JAKARTA — Lembaga riset politik dan ekonomi GREAT Institute mengecam keras serangan udara yang dilancarkan Amerika Serikat (AS) terhadap tiga fasilitas nuklir utama Iran pada 21 Juni 2025 waktu setempat. Tindakan AS melanggar kedaulatan Iran dan berpotensi melanggar Piagam PBB.
“Serangan udara yang diberi sandi Midnight Hammer, yang menghantam fasilitas nuklir Iran di Fordow, Natanz, dan Isfahan, menggunakan bom bunker-buster dan rudal Tomahawk, merupakan tindakan militer sepihak yang melanggar kedaulatan Iran dan berpotensi melanggar Piagam PBB,” ujar Ketua Dewan Direksi GREAT Institute, Syahganda Nainggolan lewat keterangan pers, Jakarta, Senin (23/6/2025).

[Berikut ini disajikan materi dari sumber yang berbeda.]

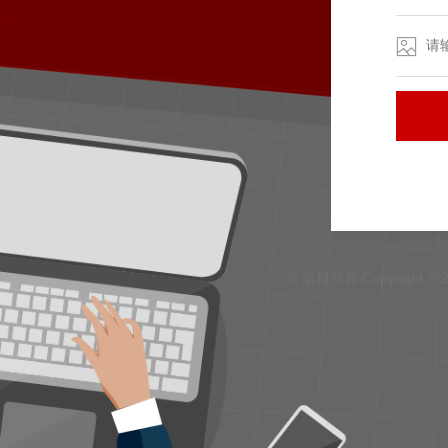
© 版权所有 Copyright ©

Syahganda mengatakan, Gedung Putih sebelumnya menyatakan serangan ini dilakukan untuk menghentikan program nuklir Iran dan mendorong perdamaian. Namun, Sekretaris Jenderal PBB, António Guterres, menyatakan kekhawatiran mendalam atas tindakan tersebut. Guterres menyebut situasi ini sebagai “gravely alarmed” dan menyerukan segera dilakukan de-eskalasi.
GREAT Institute mencatat serangan ini dilakukan tanpa otorisasi Dewan Keamanan PBB, dan tidak jelas apakah ada ancaman langsung yang sah terhadap AS yang dapat digunakan sebagai dasar pembenaran dalam kerangka self-defense.
“Amerika tampaknya bertindak secara unilateral, bukan sebagai respons proporsional terhadap serangan bersenjata yang diakui hukum internasional,” ujarnya.
Ia pun menyerukan ke pemerintah sebagai negara yang menganut prinsip bebas aktif dan penegak hukum internasional, agar mengecam tegas pelanggaran kedaulatan Iran, sesuai dengan prinsip non-intervensi yang dijunjung tinggi dalam Piagam PBB dan Konstitusi RI.
Kemudian, mendorong diadakannya sesi darurat Dewan Keamanan PBB guna merumuskan resolusi kecaman atas tindakan agresi militer, penghentian segera serangan, dan pengawasan internasional oleh IAEA atas fasilitas nuklir yang terdampak. Lalu, menawarkan posisi Indonesia sebagai mediator netral dalam krisis antara Amerika Serikat dan Iran, sejalan dengan visi ASEAN dan komitmen Indonesia terhadap stabilitas kawasan dan global.
“Indonesia harus tampil sebagai fasilitator damai, yang mampu membuka ruang dialog antara dua negara besar, bukan menjadi penonton pasif di tengah eskalasi konflik global,” imbuhnya.
GREAT Institute menyatakan dukungan terhadap sikap negara-negara seperti China, Rusia, dan negara-negara Amerika Latin, yang telah mengecam serangan militer tersebut dan menyerukan penghormatan terhadap kedaulatan negara.
“Sebagai bagian dari komunitas global yang menjunjung hukum internasional dan tata dunia yang berkeadaban, Indonesia harus bersikap tegas, bukan ambigu,” pungkasnya.